### Your task
Pictures are to be left out, and only the lines from the one containing "Segment every instance" through the last line of the data are to be returned exactly.

Stored items
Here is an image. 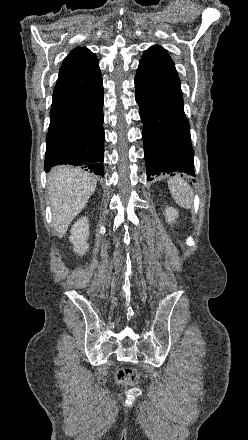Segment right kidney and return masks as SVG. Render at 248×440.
<instances>
[{
    "label": "right kidney",
    "mask_w": 248,
    "mask_h": 440,
    "mask_svg": "<svg viewBox=\"0 0 248 440\" xmlns=\"http://www.w3.org/2000/svg\"><path fill=\"white\" fill-rule=\"evenodd\" d=\"M69 241L73 244V249L79 255H83L88 249L89 224L87 217L78 219L71 228Z\"/></svg>",
    "instance_id": "ca27d5eb"
}]
</instances>
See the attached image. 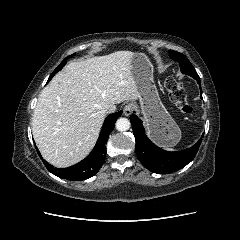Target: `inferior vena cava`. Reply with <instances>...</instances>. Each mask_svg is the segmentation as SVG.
I'll return each instance as SVG.
<instances>
[{
  "label": "inferior vena cava",
  "instance_id": "inferior-vena-cava-1",
  "mask_svg": "<svg viewBox=\"0 0 240 240\" xmlns=\"http://www.w3.org/2000/svg\"><path fill=\"white\" fill-rule=\"evenodd\" d=\"M115 111V109H113V108H104L103 110H102V112L104 113V114H106V113H111V112H114Z\"/></svg>",
  "mask_w": 240,
  "mask_h": 240
}]
</instances>
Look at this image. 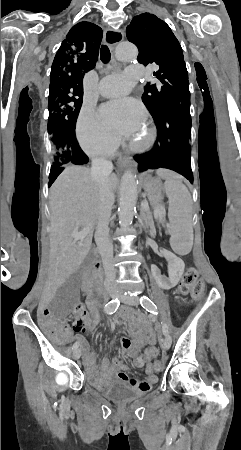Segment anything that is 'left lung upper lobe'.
Listing matches in <instances>:
<instances>
[{
    "instance_id": "left-lung-upper-lobe-1",
    "label": "left lung upper lobe",
    "mask_w": 241,
    "mask_h": 450,
    "mask_svg": "<svg viewBox=\"0 0 241 450\" xmlns=\"http://www.w3.org/2000/svg\"><path fill=\"white\" fill-rule=\"evenodd\" d=\"M130 42L139 50L138 62L156 63L153 73L161 84H147L142 101L154 120L167 109L190 100L189 81L182 48L169 26L151 13L135 16L126 28Z\"/></svg>"
}]
</instances>
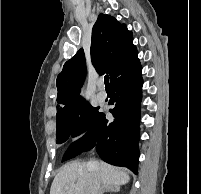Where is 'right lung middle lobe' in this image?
Wrapping results in <instances>:
<instances>
[{"label":"right lung middle lobe","mask_w":201,"mask_h":194,"mask_svg":"<svg viewBox=\"0 0 201 194\" xmlns=\"http://www.w3.org/2000/svg\"><path fill=\"white\" fill-rule=\"evenodd\" d=\"M98 108L84 102L73 113L60 119H56L57 143H63L70 136H76L88 130L99 117ZM76 151L71 150L64 155L63 160L76 156Z\"/></svg>","instance_id":"1"}]
</instances>
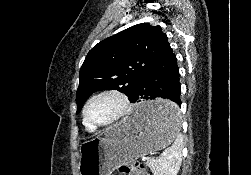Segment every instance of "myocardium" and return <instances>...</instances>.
Here are the masks:
<instances>
[{
  "label": "myocardium",
  "instance_id": "f54148a6",
  "mask_svg": "<svg viewBox=\"0 0 251 175\" xmlns=\"http://www.w3.org/2000/svg\"><path fill=\"white\" fill-rule=\"evenodd\" d=\"M115 94L117 95L122 104H123V112L122 114L120 115V117L115 120L114 122L108 124V125H103V126H99V125H89L88 124V108H89V105L91 104V102L96 99L97 97L99 96H102L104 94ZM132 102H131V99L129 97V95L122 89L120 88H116V87H113V88H105V89H102L100 91H98L97 93L93 94L86 102V104L84 105V108H83V124L84 126L87 128H90L94 131H100V130H106V129H110V128H113L119 124H121L122 122H124L131 114L132 112Z\"/></svg>",
  "mask_w": 251,
  "mask_h": 175
}]
</instances>
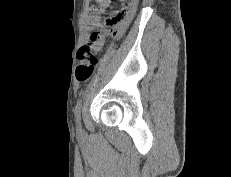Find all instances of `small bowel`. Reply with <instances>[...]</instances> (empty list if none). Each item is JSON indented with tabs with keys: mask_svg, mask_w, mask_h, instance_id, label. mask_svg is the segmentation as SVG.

### Reply to the exercise
Segment every instance of "myocardium" and return <instances>...</instances>.
Here are the masks:
<instances>
[{
  "label": "myocardium",
  "instance_id": "f54148a6",
  "mask_svg": "<svg viewBox=\"0 0 251 175\" xmlns=\"http://www.w3.org/2000/svg\"><path fill=\"white\" fill-rule=\"evenodd\" d=\"M115 94L117 95L122 104H123V112L122 114L120 115V117L115 120L114 122L108 124V125H103V126H99V125H89L88 124V108H89V105L91 104V102L96 99L97 97L99 96H102L104 94ZM132 102H131V99L129 97V95L122 89L120 88H116V87H113V88H105V89H102L100 91H98L97 93L93 94L86 102V104L84 105V108H83V124L84 126L87 128H90L94 131H100V130H106V129H110V128H113L119 124H121L122 122H124L131 114L132 112Z\"/></svg>",
  "mask_w": 251,
  "mask_h": 175
}]
</instances>
Find all instances of `small bowel`. Reply with <instances>[...]</instances> (empty list if none). Each item is JSON indented with tabs with keys: mask_svg, mask_w, mask_h, instance_id, label. mask_svg is the segmentation as SVG.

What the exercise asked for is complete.